Kesimpulan tersebut diatas ternyata sesuai dengan kerangka Sejarah Indonesia pada umumnya dan juga sejarah yang berada di daerah Jawa Tengah pada khususnya. Periode antara abad ke-8 dan pertengahan abad ke-9 terkenal sebagai “ Abad  Emas  Wangsa  Syailendra ”.  Kerajaan ini di tandai  dengan di bangunnya sejumlah besar candi-candi yang menggambarkan adanya semangat  membangun yang luar biasa.  Candi-candi yang berada di lereng-lereng gunung kebanyakan berciri khas bangunan Budha, tetapi juga ada sebagian khas Hindu.
Demikian kesimpulan yang dapat di tarik bahwa Candi Borobudur di bangun oleh Wangsa Syailendra  yang  terkenal dalam sejarah usahanya untuk menjungjung tinggi  dan  mengagungkan agama Budha Mahayana.
3.2 Bentuk Bangunan Archa Budha
Candi borobudur di buat atau di bangun menggunakan batu Andesit sebanyak. Pada Candi Borobudhur berbentuk limas yang berundak-undak dengan tangga naik pada keempat sisi nya (Timur,Selatan,Barat,dan Utara). Pada candi borobudur tidak ada ruangan di mana orang bisa masuk melainkan  hanya bisa naik sampai terasanya. Lebar bangunan candi borobudur = 123m, pada sudut yang membelok sama dengan 113 m, tinggi bangunan candi  =34,5 m. Pada candi yang asli di tutup dengan batu sebanyak 12.750  sebagai selaras dan undaknya. Candi borobudur merupakan tiruan besar yaitu: kamadhatu, ruppadhatu. Dan aruphadatu.
Kamadhatu :
Sama dengan alam bahwah atau dunia hasrat, dalam dunia ini manusia terikat pada hasrat bahkan di kuasai oleh hasrat, kemauan dan hawa napsu. Relief-relief ini terdapat pada bagian kaki candi asli yang menggambarkan adegan-adegan karmawibangga, ialah yang melukiskan hukum sebab dan akibatnya.
Rupphadatu:
Sama dengan alam bawah atau dunia hasrat, dalam alam  ini manusia telah meninggalkan segala urusan keduniawian dan hasrtat ataupun kemauan. Bagian ini terdapat pada lorong 1-4.
Aruphadatu:
Sama dengan alam atas atau dunia tanpa rupa, yaitu tempat para dewa, bagian ini terdapat pada teras bundar I.,II, Dan III beserta stupa induknya.
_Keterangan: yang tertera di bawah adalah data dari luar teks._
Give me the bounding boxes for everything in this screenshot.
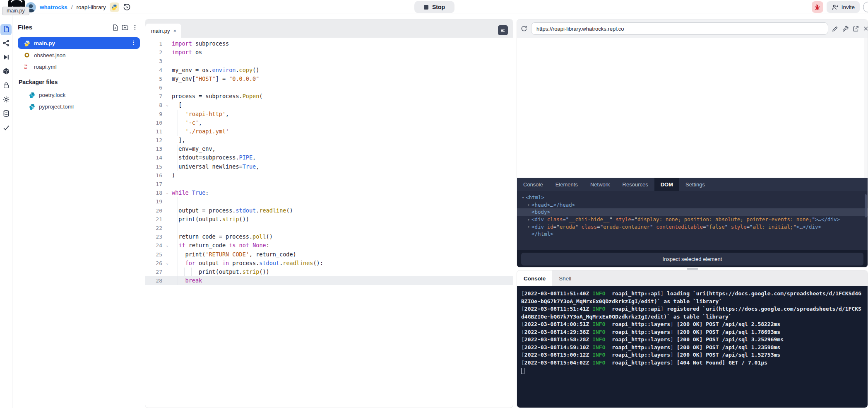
code-line-14[interactable]: 14 stdout=subprocess.PIPE, (145, 153, 513, 162)
tab-close-icon[interactable]: × (173, 28, 177, 34)
indent-guide (178, 276, 178, 285)
output-tab-shell[interactable]: Shell (552, 270, 578, 286)
fold-chevron-icon[interactable]: ⌄ (164, 188, 170, 197)
files-menu-kebab-icon[interactable] (130, 22, 140, 32)
dom-node-4[interactable]: ▸<div id="eruda" class="eruda-container"… (517, 223, 868, 230)
devtools-tab-network[interactable]: Network (584, 178, 616, 191)
file-row-main-py[interactable]: main.py (18, 37, 140, 49)
code-text: process = subprocess.Popen( (170, 92, 513, 101)
token-pl: env=my_env, (172, 145, 216, 152)
collaborator-avatar[interactable] (863, 2, 868, 12)
rail-item-checks[interactable] (0, 123, 12, 134)
bug-report-icon[interactable] (812, 1, 823, 13)
code-line-28[interactable]: 28 break (145, 276, 513, 285)
code-line-9[interactable]: 9 'roapi-http', (145, 110, 513, 118)
dom-node-5[interactable]: </html> (517, 230, 868, 238)
code-line-17[interactable]: 17 (145, 180, 513, 188)
code-line-26[interactable]: 26⌄ for output in process.stdout.readlin… (145, 259, 513, 268)
code-line-16[interactable]: 16) (145, 171, 513, 180)
code-line-3[interactable]: 3 (145, 57, 513, 65)
rail-item-database[interactable] (0, 109, 12, 120)
log-level: INFO (592, 290, 605, 297)
edit-pencil-icon[interactable] (832, 25, 839, 32)
code-line-22[interactable]: 22 (145, 224, 513, 232)
console-cursor[interactable] (521, 368, 524, 374)
expand-arrow-icon[interactable]: ▸ (526, 203, 531, 207)
pane-resize-handle[interactable] (687, 268, 698, 270)
dom-token-val: eruda-container (603, 224, 650, 230)
code-line-11[interactable]: 11 './roapi.yml' (145, 127, 513, 136)
fold-chevron-icon[interactable]: ⌄ (164, 241, 170, 250)
history-icon[interactable] (123, 3, 131, 11)
code-line-24[interactable]: 24⌄ if return_code is not None: (145, 241, 513, 250)
file-kebab-icon[interactable] (131, 40, 137, 47)
code-line-10[interactable]: 10 '-c', (145, 118, 513, 127)
dom-node-2[interactable]: <body> (517, 208, 868, 216)
fold-gutter (164, 83, 170, 92)
code-line-20[interactable]: 20 output = process.stdout.readline() (145, 206, 513, 215)
webview-scrollbar[interactable] (864, 38, 868, 178)
devtools-tab-settings[interactable]: Settings (679, 178, 711, 191)
file-row-pyproject-toml[interactable]: pyproject.toml (18, 101, 140, 112)
devtools-tab-dom[interactable]: DOM (654, 178, 679, 191)
code-line-21[interactable]: 21 print(output.strip()) (145, 215, 513, 224)
file-row-roapi-yml[interactable]: YAMLroapi.yml (18, 61, 140, 72)
refresh-icon[interactable] (520, 25, 528, 32)
code-line-2[interactable]: 2import os (145, 48, 513, 57)
rail-item-version-control[interactable] (0, 38, 12, 49)
output-tab-console[interactable]: Console (517, 270, 552, 286)
code-line-27[interactable]: 27 print(output.strip()) (145, 268, 513, 276)
file-outline-icon[interactable] (498, 25, 508, 35)
console-output[interactable]: [2022-03-08T11:51:40Z INFO roapi_http::a… (517, 286, 868, 408)
url-input[interactable] (531, 22, 828, 35)
code-line-19[interactable]: 19 (145, 197, 513, 206)
dom-node-0[interactable]: ▾<html> (517, 194, 868, 201)
fold-chevron-icon[interactable]: ⌄ (164, 101, 170, 109)
code-line-8[interactable]: 8⌄ [ (145, 101, 513, 109)
stop-button[interactable]: Stop (414, 1, 454, 13)
add-file-icon[interactable] (110, 22, 120, 32)
code-line-1[interactable]: 1import subprocess (145, 39, 513, 48)
code-line-6[interactable]: 6 (145, 83, 513, 92)
devtools-tab-elements[interactable]: Elements (549, 178, 584, 191)
devtools-wrench-icon[interactable] (842, 25, 849, 32)
code-line-23[interactable]: 23 return_code = process.poll() (145, 232, 513, 241)
code-line-12[interactable]: 12 ], (145, 136, 513, 145)
expand-arrow-icon[interactable]: ▸ (526, 225, 531, 229)
rail-item-run[interactable] (0, 52, 12, 63)
code-text: print('RETURN CODE', return_code) (170, 250, 513, 259)
rail-item-files[interactable] (0, 24, 12, 35)
rail-item-settings[interactable] (0, 94, 12, 106)
file-row-poetry-lock[interactable]: poetry.lock (18, 89, 140, 100)
dom-node-3[interactable]: ▸<div class="__chii-hide__" style="displ… (517, 216, 868, 223)
close-webview-icon[interactable] (863, 25, 868, 32)
file-row-ohsheet-json[interactable]: ohsheet.json (18, 50, 140, 60)
inspect-selected-element-button[interactable]: Inspect selected element (521, 253, 863, 266)
rail-item-secrets[interactable] (0, 80, 12, 92)
token-fn: Popen (243, 93, 260, 99)
breadcrumb-user-link[interactable]: whatrocks (40, 4, 67, 10)
open-external-icon[interactable] (852, 25, 859, 32)
expand-arrow-icon[interactable]: ▸ (526, 217, 531, 222)
code-editor[interactable]: 1import subprocess2import os34my_env = o… (145, 38, 513, 285)
add-folder-icon[interactable] (120, 22, 130, 32)
code-line-7[interactable]: 7process = subprocess.Popen( (145, 92, 513, 101)
fold-chevron-icon[interactable]: ⌄ (164, 259, 170, 268)
breadcrumb-project[interactable]: roapi-library (77, 4, 106, 10)
log-message: [200 OK] POST /api/sql 1.23598ms (673, 344, 780, 350)
expand-arrow-icon[interactable]: ▾ (520, 196, 526, 200)
dom-node-1[interactable]: ▸<head>…</head> (517, 201, 868, 209)
invite-button[interactable]: Invite (827, 1, 860, 13)
dom-tree-scrollbar[interactable] (865, 194, 867, 217)
code-line-15[interactable]: 15 universal_newlines=True, (145, 162, 513, 171)
code-line-13[interactable]: 13 env=my_env, (145, 145, 513, 153)
code-line-5[interactable]: 5my_env["HOST"] = "0.0.0.0" (145, 75, 513, 83)
code-line-4[interactable]: 4my_env = os.environ.copy() (145, 66, 513, 75)
rail-item-packages[interactable] (0, 66, 12, 77)
webview-content[interactable] (517, 38, 868, 178)
devtools-tab-console[interactable]: Console (517, 178, 549, 191)
code-line-25[interactable]: 25 print('RETURN CODE', return_code) (145, 250, 513, 259)
code-line-18[interactable]: 18⌄while True: (145, 188, 513, 197)
tab-main-py[interactable]: main.py × (145, 24, 181, 38)
devtools-tab-resources[interactable]: Resources (616, 178, 654, 191)
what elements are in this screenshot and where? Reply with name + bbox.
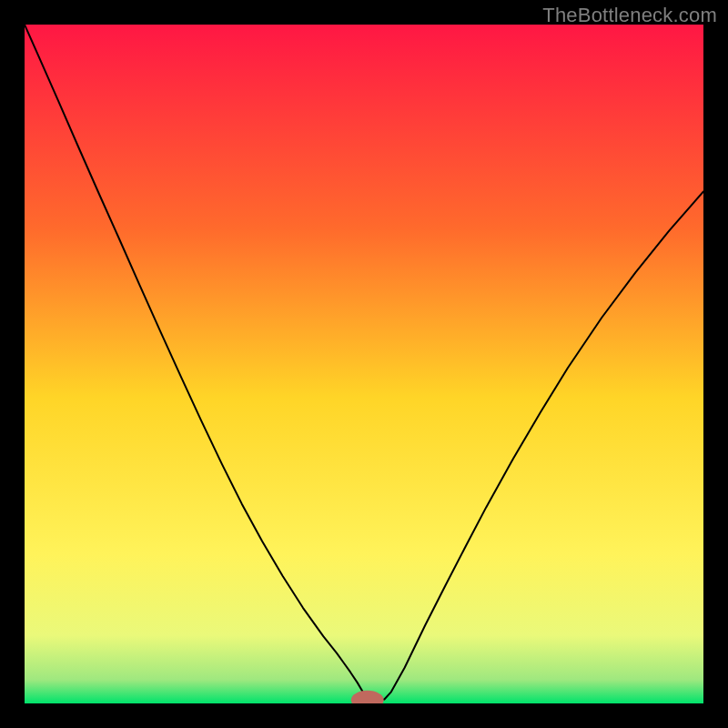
- chart-svg: [25, 25, 703, 703]
- gradient-bg: [25, 25, 703, 703]
- watermark-label: TheBottleneck.com: [542, 4, 717, 27]
- chart-container: TheBottleneck.com: [0, 0, 728, 728]
- plot-area: [25, 25, 703, 703]
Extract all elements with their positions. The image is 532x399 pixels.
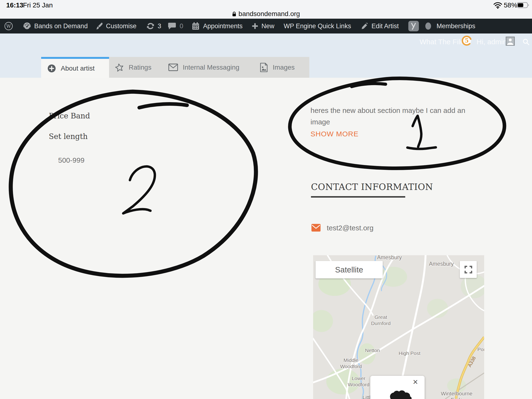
admin-site-menu[interactable]: Bands on Demand [23,19,88,33]
satellite-view-button[interactable]: Satellite [316,261,383,279]
tab-images[interactable]: Images [249,57,309,78]
profile-tabs: About artist Ratings Internal Messaging … [41,57,309,78]
tab-about-artist[interactable]: About artist [41,57,109,78]
annotation-circle-1-overlap [352,83,386,87]
memberships-label: Memberships [437,22,475,30]
map-label-amesbury: Amesbury [429,261,454,267]
url-text: bandsondemand.org [239,10,300,18]
admin-wp-engine[interactable]: WP Engine Quick Links [284,19,351,33]
map-label-amesbury-top: Amesbury [377,255,402,260]
show-more-link[interactable]: SHOW MORE [310,130,359,138]
annotation-number-2 [123,166,155,213]
wordpress-logo-icon: W [4,22,13,31]
calendar-icon [191,22,200,30]
plus-icon [252,23,258,29]
map-label-lower-woodford: Lower Woodford [346,375,371,388]
about-section-text: heres the new about section maybe I can … [310,105,480,128]
set-length-label: Set length [49,132,88,141]
star-icon [114,63,124,72]
pencil-icon [361,22,368,30]
admin-comments[interactable]: 0 [167,19,183,33]
date: Fri 25 Jan [23,1,53,9]
yoast-seo-icon [408,21,419,32]
plus-circle-icon [47,64,56,73]
map-label-netton: Netton [365,347,380,354]
admin-appointments[interactable]: Appointments [191,19,243,33]
ipad-safari-screen: 16:13 Fri 25 Jan 58% bandsondemand.org [0,0,532,399]
admin-memberships[interactable]: Memberships [437,19,475,33]
user-silhouette-icon [507,37,514,45]
appointments-label: Appointments [203,22,243,30]
price-band-value: 500-999 [58,156,84,164]
tab-internal-messaging[interactable]: Internal Messaging [160,57,249,78]
annotation-circle-2-overlap [139,104,187,108]
map-label-middle-woodford: Middle Woodford [338,357,364,370]
tab-messaging-label: Internal Messaging [183,64,240,71]
contact-heading: CONTACT INFORMATION [311,182,433,192]
fullscreen-button[interactable] [460,261,477,278]
contact-heading-rule [311,196,405,198]
fullscreen-icon [465,266,472,273]
admin-new[interactable]: New [252,19,274,33]
info-window-image [386,390,413,399]
wp-engine-label: WP Engine Quick Links [284,22,351,30]
tab-ratings[interactable]: Ratings [109,57,160,78]
map-info-window: × [370,376,424,399]
contact-email[interactable]: test2@test.org [327,224,374,232]
svg-text:5: 5 [465,37,469,44]
paintbrush-icon [96,22,103,30]
map-label-winterbourne: Winterbourne Earls [439,391,475,399]
site-name-label: Bands on Demand [34,22,88,30]
map-type-control: Map Satellite [316,261,383,279]
what-the-file-label: What The File [420,38,464,46]
edit-artist-label: Edit Artist [372,22,399,30]
tab-about-label: About artist [61,65,95,72]
dashboard-gauge-icon [23,22,31,30]
email-envelope-icon [311,224,321,232]
admin-edit-artist[interactable]: Edit Artist [361,19,399,33]
annotation-circle-2 [11,92,256,276]
admin-updates[interactable]: 3 [146,19,161,33]
wifi-icon [493,2,502,9]
notification-dot-icon [425,22,431,30]
wp-admin-bar: W Bands on Demand Customise [0,19,532,33]
admin-customise[interactable]: Customise [96,19,137,33]
clock: 16:13 [6,1,23,9]
battery-icon [517,2,530,9]
map-label-high-post: High Post [399,350,420,356]
avatar[interactable] [506,37,515,46]
tab-ratings-label: Ratings [129,64,152,71]
search-icon[interactable] [522,38,530,45]
padlock-icon [232,11,236,17]
wp-logo-menu[interactable]: W [4,19,13,33]
comment-bubble-icon [167,22,177,30]
envelope-icon [168,64,178,71]
svg-text:W: W [6,23,11,29]
close-icon[interactable]: × [413,378,418,386]
update-arrows-icon [146,22,155,30]
updates-count: 3 [158,22,161,30]
greeting-label: Hi, admin [476,38,507,46]
browser-chrome: 16:13 Fri 25 Jan 58% bandsondemand.org [0,0,532,19]
image-file-icon [260,63,268,72]
map-label-great-durnford: Great Durnford [368,314,394,327]
admin-yoast[interactable] [408,19,431,33]
google-map[interactable]: Amesbury Amesbury Great Durnford Netton … [313,255,484,399]
map-label-porton: Por [477,346,484,353]
battery-percent: 58% [504,1,517,9]
new-label: New [261,22,274,30]
plugin-logo-icon: 5 [461,35,472,46]
comments-count: 0 [180,22,183,30]
price-band-label: Price Band [49,111,90,120]
customise-label: Customise [106,22,137,30]
address-bar[interactable]: bandsondemand.org [0,9,532,19]
tab-images-label: Images [273,64,295,71]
3.3 Usaha Penyelamatan Archa Budha Candi borobudur
            Sejak Candi Borobudur di temukan kembali, di mulailah usaha-usaha perbaikan dan pugar kembali bangunan candi Borobudur. Mula-mula hanay di lakukan perbaikan secara kecil-kecilan serta pembuatan gambar dan foto reliefnya. Pekerjaan pemugaran yang boleh di katakan agak besar yang pertama kali di adakan pada tahun 1907 sampai 1911. Pemugaran pertama di lakukan oleh Theodore Van Erp, di bahwah pengarahannya stupa-stupa yang hancur di tata kembali, ukiran-ukiran di bersihkan dari lumut, kotoran dan sejenisnya. Maksud dari pemugaran yang di pimpin Theodore Van Erp adalah untuk menghindarkan kerusakan-kerusakan lebih lanjut pada bangunan Candi Borobudur. Walaupun banyak bagian dari tembok-tembok dan dinding-dinding terutama tiga tingkat dari bawah yaitu sebelah barat dari laut, utara dan timur laut masih banyak yang miring dan sangat mengkhawatirkan bagi para pengunjung maupun bangunannya sendiri, pekerjaan Theodore Van Erp tersebut untuk sementara bangunan Candi Borobudur dapat di selamatkan dari kerusakan yang lebih besar.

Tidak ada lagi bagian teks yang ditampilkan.